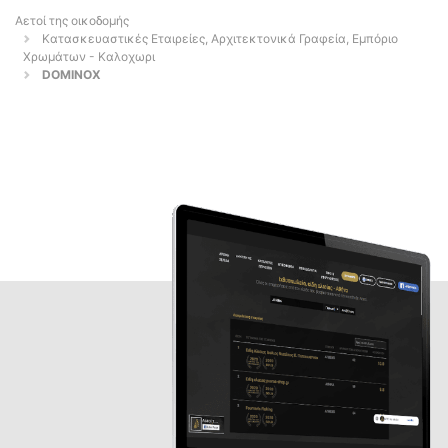
Αετοί της οικοδομής
Κατασκευαστικές Εταιρείες, Αρχιτεκτονικά Γραφεία, Εμπόριο
Χρωμάτων - Καλοχωρι
DOMINOX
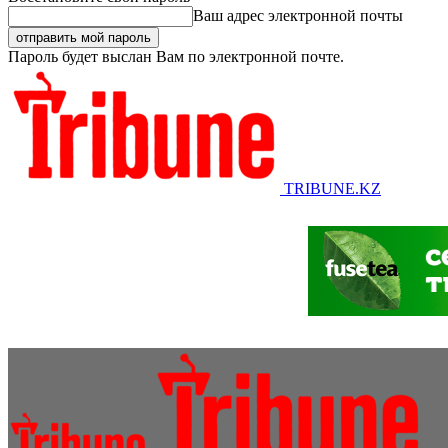
Ваш адрес электронной почты
Пароль будет выслан Вам по электронной почте.
TRIBUNE.KZ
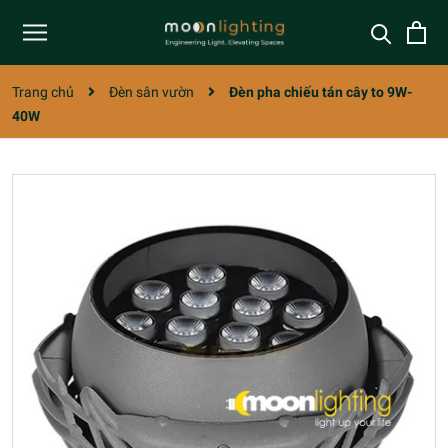
Trang chủ
Đèn sân vườn
Đèn pha chiếu tán cây to 9W-
40W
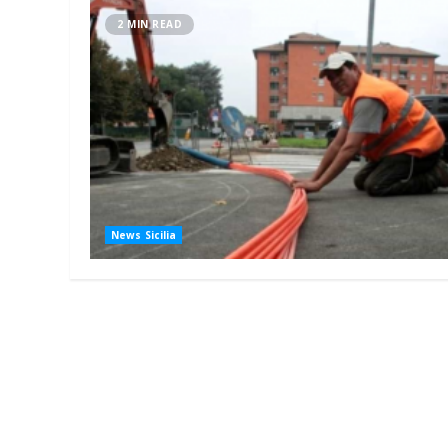
2 MIN READ
News Sicilia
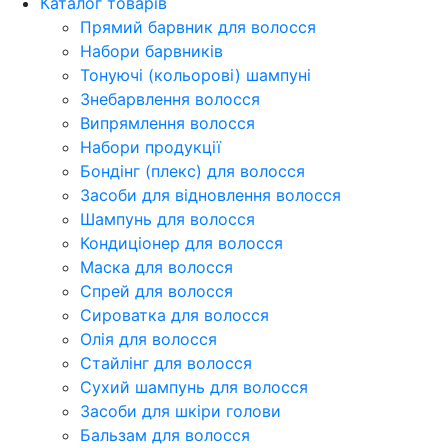
Каталог товарів
Прямий барвник для волосся
Набори барвників
Тонуючі (кольорові) шампуні
Знебарвлення волосся
Випрямлення волосся
Набори продукції
Бондінг (плекс) для волосся
Засоби для відновлення волосся
Шампунь для волосся
Кондиціонер для волосся
Маска для волосся
Спрей для волосся
Сироватка для волосся
Олія для волосся
Стайлінг для волосся
Сухий шампунь для волосся
Засоби для шкіри голови
Бальзам для волосся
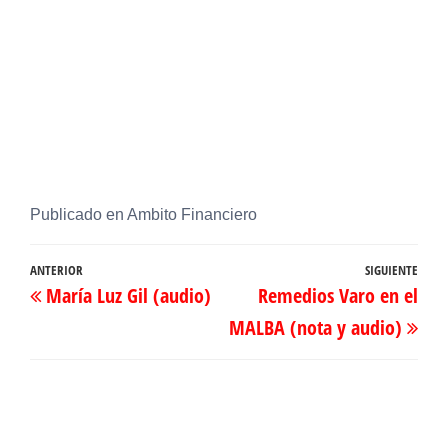
Publicado en Ambito Financiero
Navegación
Entrada
ANTERIOR
SIGUIENTE
Ent
María Luz Gil (audio)
Remedios Varo en el
de
anterior
sig
MALBA (nota y audio)
entradas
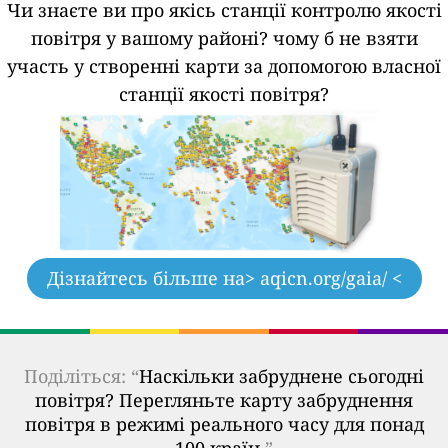
Чи знаєте ви про якісь станції контролю якості
повітря у вашому районі?
чому б не взяти
участь у створенні карти за допомогою власної
станції якості повітря?
Дізнайтесь більше на
> aqicn.org/gaia/ <
Поділіться: “
Наскільки забруднене сьогодні
повітря? Перегляньте карту забруднення
повітря в режимі реального часу для понад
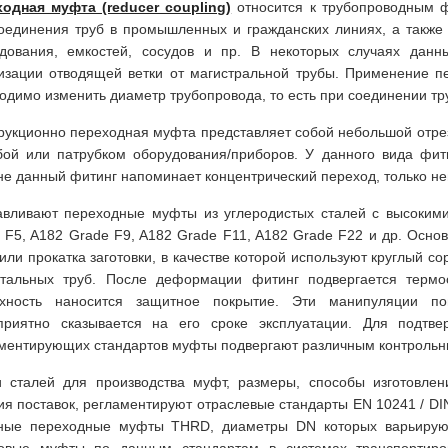
одная муфта (reducer coupling)
относится к трубопроводным ф
оединения труб в промышленных и гражданских линиях, а также
дования, емкостей, сосудов и пр. В некоторых случаях дан
изации отводящей ветки от магистральной трубы. Применение пе
одимо изменить диаметр трубопровода, то есть при соединении тр
рукционно переходная муфта представляет собой небольшой отре
бой или патрубком оборудования/приборов. У данного вида фит
е данный фитинг напоминает концентрический переход, только не
авливают переходные муфты из углеродистых сталей с высокими
 F5, A182 Grade F9, A182 Grade F11, A182 Grade F22 и др. Осно
 или прокатка заготовки, в качестве которой используют круглый с
тальных труб. После деформации фитинг подвергается термо
рхность наносится защитное покрытие. Эти манипуляции по
приятно сказывается на его сроке эксплуатации. Для подтве
ментирующих стандартов муфты подвергают различным контрольн
 сталей для производства муфт, размеры, способы изготовлени
ия поставок, регламентируют отраслевые стандарты EN 10241 / D
ные переходные муфты THRD, диаметры DN которых варьируют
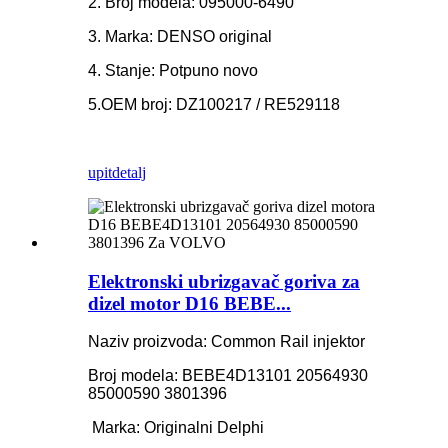
2. Broj modela: 095000-6490
3. Marka: DENSO original
4. Stanje: Potpuno novo
5.OEM broj: DZ100217 / RE529118
upit
detalj
Elektronski ubrizgavač goriva za
dizel motor D16 BEBE...
Naziv proizvoda: Common Rail injektor
Broj modela: BEBE4D13101 20564930
85000590 3801396
Marka: Originalni Delphi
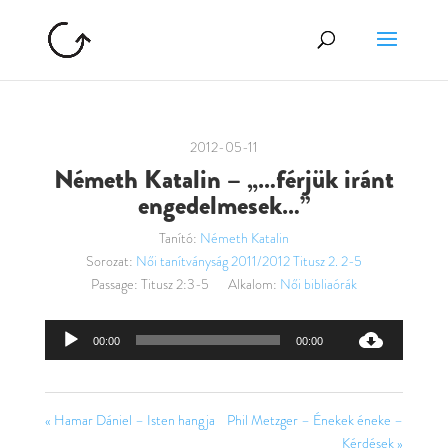
2012-05-11
Németh Katalin – „…férjük iránt
engedelmesek…”
Tanító:
Németh Katalin
Sorozat:
Női tanítványság 2011/2012 Titusz 2. 2-5
Passage:
Titusz 2:3-5
Alkalom:
Női bibliaórák
Audió
00:00
00:00
lejátszó
« Hamar Dániel – Isten hangja
Phil Metzger – Énekek éneke –
Kérdések »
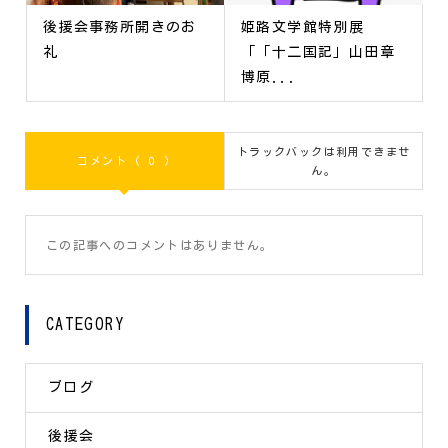
後援会事務所開きのお
姫路文学館特別展
礼
「「十二国記」山田章
博原...
トラックバックは利用できませ
コメント ( 0 )
ん。
この記事へのコメントはありません。
CATEGORY
ブログ
後援会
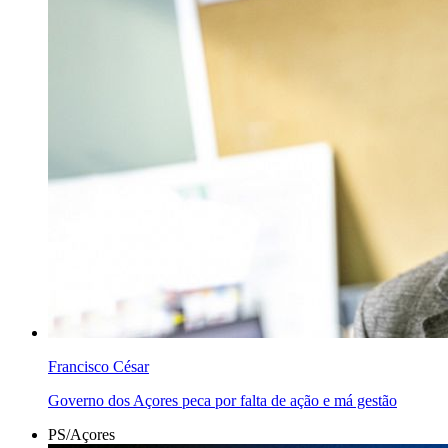
Francisco César
Governo dos Açores peca por falta de ação e má gestão
PS/Açores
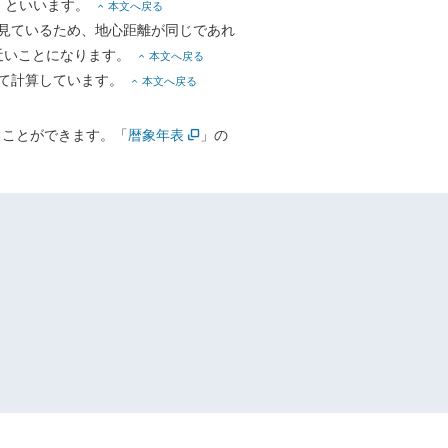
」といいます。
本文へ戻る
見ているため、地心距離が同じであれ
近いことになります。
本文へ戻る
いて計算しています。
本文へ戻る
ることができます。「
暦象年表
」の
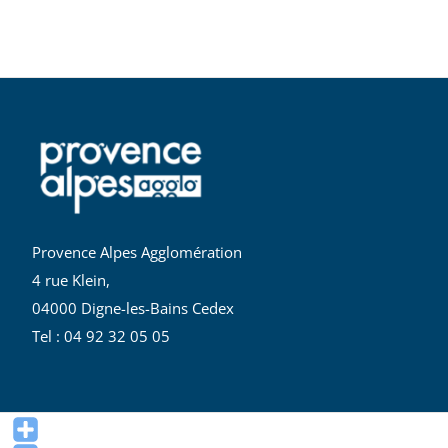
Provence Alpes Agglomération
4 rue Klein,
04000 Digne-les-Bains Cedex
Tel : 04 92 32 05 05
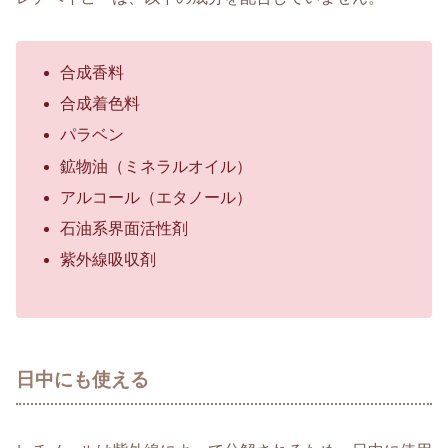
合成香料
合成着色料
パラベン
鉱物油（ミネラルオイル）
アルコール（エタノール）
石油系界面活性剤
紫外線吸収剤
日中にも使える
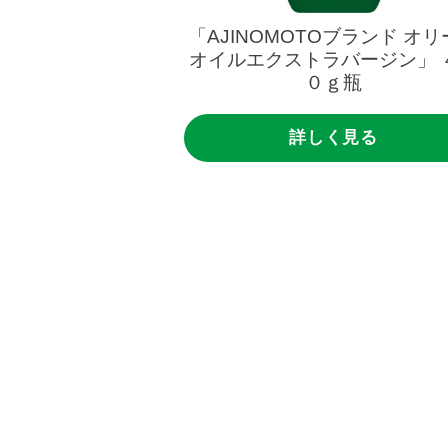
Oブランド
オリーブ
「AJINOMOTOブランド
オリ
ラバージン」
２０
オイルエクストラバージン」
ｇ瓶
０ｇ瓶
く見る
詳しく見る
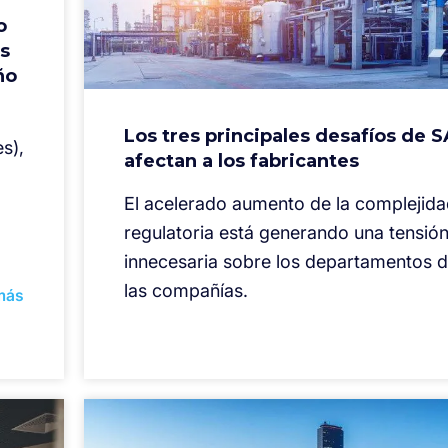
o
as
ño
Los tres principales desafíos de 
s),
afectan a los fabricantes
El acelerado aumento de la complejid
regulatoria está generando una tensió
innecesaria sobre los departamentos d
las compañías.
más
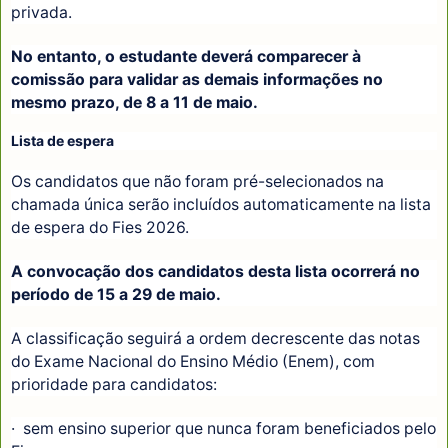
privada.
No entanto, o estudante deverá comparecer à
comissão para validar as demais informações no
mesmo prazo, de 8 a 11 de maio.
Lista de espera
Os candidatos que não foram pré-selecionados na
chamada única serão incluídos automaticamente na lista
de espera do Fies 2026.
A convocação dos candidatos desta lista ocorrerá no
período de 15 a 29 de maio.
A classificação seguirá a ordem decrescente das notas
do Exame Nacional do Ensino Médio (Enem), com
prioridade para candidatos:
· sem ensino superior que nunca foram beneficiados pelo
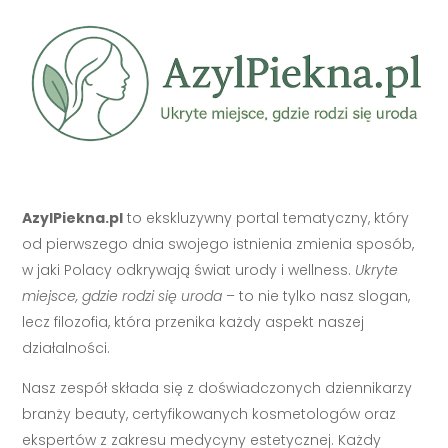
AzylPiekna.pl
to ekskluzywny portal tematyczny, który
od pierwszego dnia swojego istnienia zmienia sposób,
w jaki Polacy odkrywają świat urody i wellness.
Ukryte
miejsce, gdzie rodzi się uroda
– to nie tylko nasz slogan,
lecz filozofia, która przenika każdy aspekt naszej
działalności.
Nasz zespół składa się z doświadczonych dziennikarzy
branży beauty, certyfikowanych kosmetologów oraz
ekspertów z zakresu medycyny estetycznej. Każdy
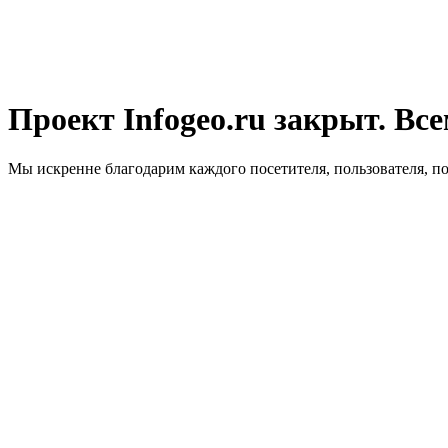
Проект Infogeo.ru закрыт. Все
Мы искренне благодарим каждого посетителя, пользователя, п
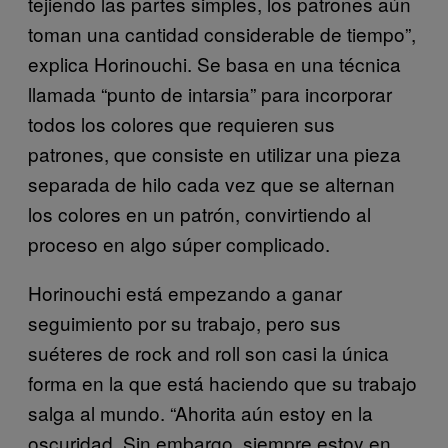
tejiendo las partes simples, los patrones aún
toman una cantidad considerable de tiempo”,
explica Horinouchi. Se basa en una técnica
llamada “punto de intarsia” para incorporar
todos los colores que requieren sus
patrones, que consiste en utilizar una pieza
separada de hilo cada vez que se alternan
los colores en un patrón, convirtiendo al
proceso en algo súper complicado.
Horinouchi está empezando a ganar
seguimiento por su trabajo, pero sus
suéteres de rock and roll son casi la única
forma en la que está haciendo que su trabajo
salga al mundo. “Ahorita aún estoy en la
oscuridad. Sin embargo, siempre estoy en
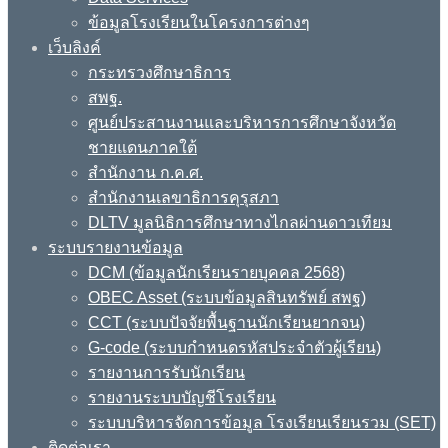
ข้อมูลโรงเรียนในโครงการต่างๆ
เว็บลิงค์
กระทรวงศึกษาธิการ
สพฐ.
ศูนย์ประสานงานและบริหารการศึกษาจังหวัด
ชายแดนภาคใต้
สำนักงาน ก.ค.ศ.
สำนักงานเลขาธิการคุรุสภา
DLTV มูลนิธิการศึกษาทางไกลผ่านดาวเทียม
ระบบรายงานข้อมูล
DCM (ข้อมูลนักเรียนรายบุคคล 2568)
OBEC Asset (ระบบข้อมูลสินทรัพย์ สพฐ)
CCT (ระบบปัจจัยพื้นฐานนักเรียนยากจน)
G-code (ระบบกำหนดรหัสประจำตัวผู้เรียน)
รายงานการรับนักเรียน
รายงานระบบบัญชีโรงเรียน
ระบบบริหารจัดการข้อมูล โรงเรียนเรียนรวม (SET)
ติดต่อเรา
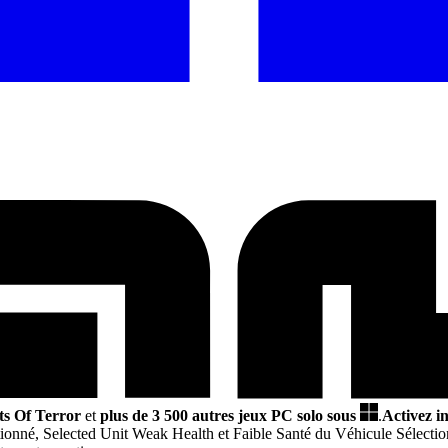
s Of Terror
et
plus de 3 500 autres jeux PC solo sous
.
Activez i
tionné, Selected Unit Weak Health et Faible Santé du Véhicule Sélecti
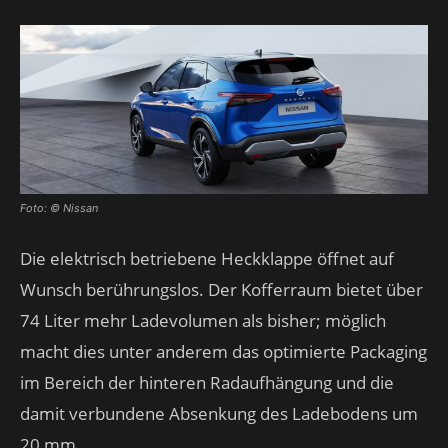
Foto: © Nissan
Die elektrisch betriebene Heckklappe öffnet auf
Wunsch berührungslos. Der Kofferraum bietet über
74 Liter mehr Ladevolumen als bisher; möglich
macht dies unter anderem das optimierte Packaging
im Bereich der hinteren Radaufhängung und die
damit verbundene Absenkung des Ladebodens um
20 mm.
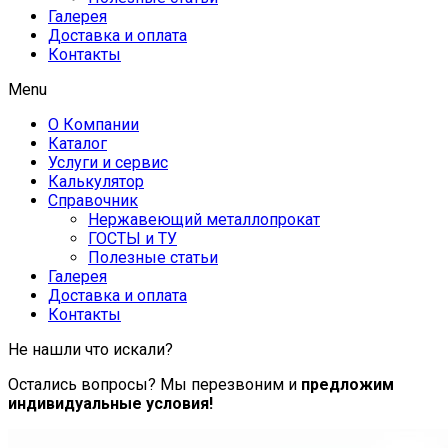
Галерея
Доставка и оплата
Контакты
Menu
О Компании
Каталог
Услуги и сервис
Калькулятор
Справочник
Нержавеющий металлопрокат
ГОСТЫ и ТУ
Полезные статьи
Галерея
Доставка и оплата
Контакты
Не нашли что искали?
Остались вопросы? Мы перезвоним и
предложим
индивидуальные условия!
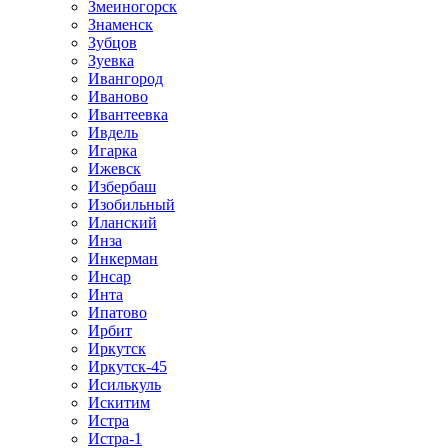
Змеиногорск
Знаменск
Зубцов
Зуевка
Ивангород
Иваново
Ивантеевка
Ивдель
Игарка
Ижевск
Избербаш
Изобильный
Иланский
Инза
Инкерман
Инсар
Инта
Ипатово
Ирбит
Иркутск
Иркутск-45
Исилькуль
Искитим
Истра
Истра-1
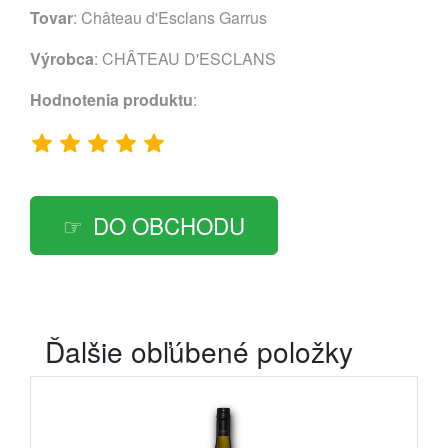
Tovar
: Château d'Esclans Garrus
Výrobca
:
CHÂTEAU D'ESCLANS
Hodnotenia produktu
:
DO OBCHODU
Ďalšie obľúbené položky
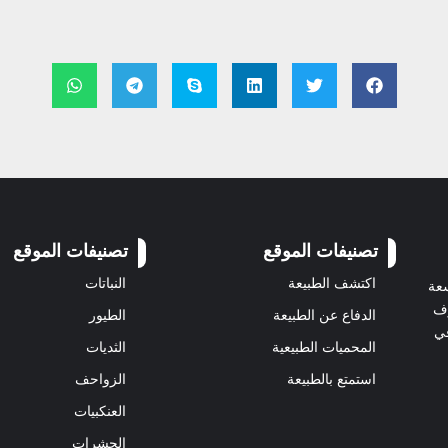
تصنيفات الموقع
تصنيفات الموقع
اكتشف الطبيعة
النباتات
سعة
رف
الدفاع عن الطبيعة
الطيور
في
المحميات الطبيعية
الثديات
استمتع بالطبيعة
الزواحف
العنكبيات
الحشرات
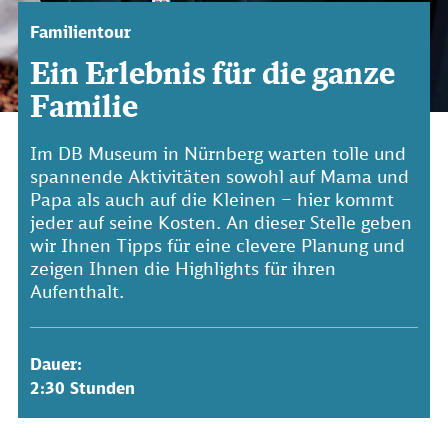
Familientour
Ein Erlebnis für die ganze
Familie
Im DB Museum in Nürnberg warten tolle und
spannende Aktivitäten sowohl auf Mama und
Papa als auch auf die Kleinen – hier kommt
jeder auf seine Kosten. An dieser Stelle geben
wir Ihnen Tipps für eine clevere Planung und
zeigen Ihnen die Highlights für ihren
Aufenthalt.
Dauer:
2:30 Stunden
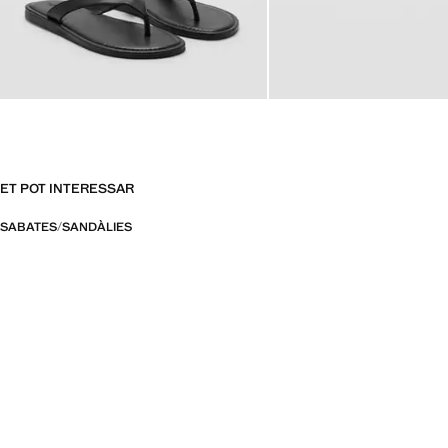
ET POT INTERESSAR
SABATES
SANDÀLIES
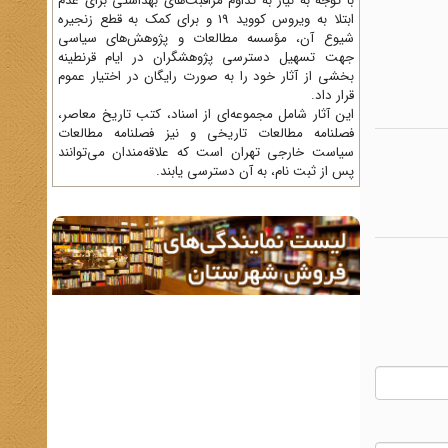
با توجه به نیاز به تداوم مراقبت‌های بهداشتی برای عدم
ابتلا به ویروس کووید 19 و برای کمک به قطع زنجیره
شیوع آن، مؤسسه مطالعات و پژوهش‌های سیاسی
جهت تسهیل دسترسی پژوهشگران در ایام قرنطینه
بخشی از آثار خود را به صورت رایگان در اختیار عموم
قرار داد.
این آثار شامل مجموعه‌ای از اسناد، کتب تاریخ معاصر،
فصلنامه‌ مطالعات تاریخی و نیز فصلنامه مطالعات
سیاست خارجی تهران است که علاقه‌مندان می‌توانند
پس از ثبت نام، به آن دسترسی یابند.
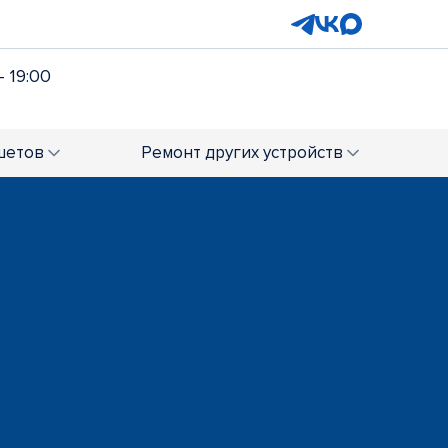
- 19:00
шетов
Ремонт
других устройств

PROBLEM REQUIREMENTS: What you return must match the lines above from the one with "afectan a los fabricantes" through the one with "A classificação seguirá" exactly, with both ends included and the pictures excluded.

OUTPUT OF THE EXERCISE:
afectan a los fabricantes
El acelerado aumento de la complejid
regulatoria está generando una tensió
innecesaria sobre los departamentos d
las compañías.
más
privada.
No entanto, o estudante deverá comparecer à
comissão para validar as demais informações no
mesmo prazo, de 8 a 11 de maio.
Lista de espera
Os candidatos que não foram pré-selecionados na
chamada única serão incluídos automaticamente na lista
de espera do Fies 2026.
A convocação dos candidatos desta lista ocorrerá no
período de 15 a 29 de maio.
A classificação seguirá a ordem decrescente das notas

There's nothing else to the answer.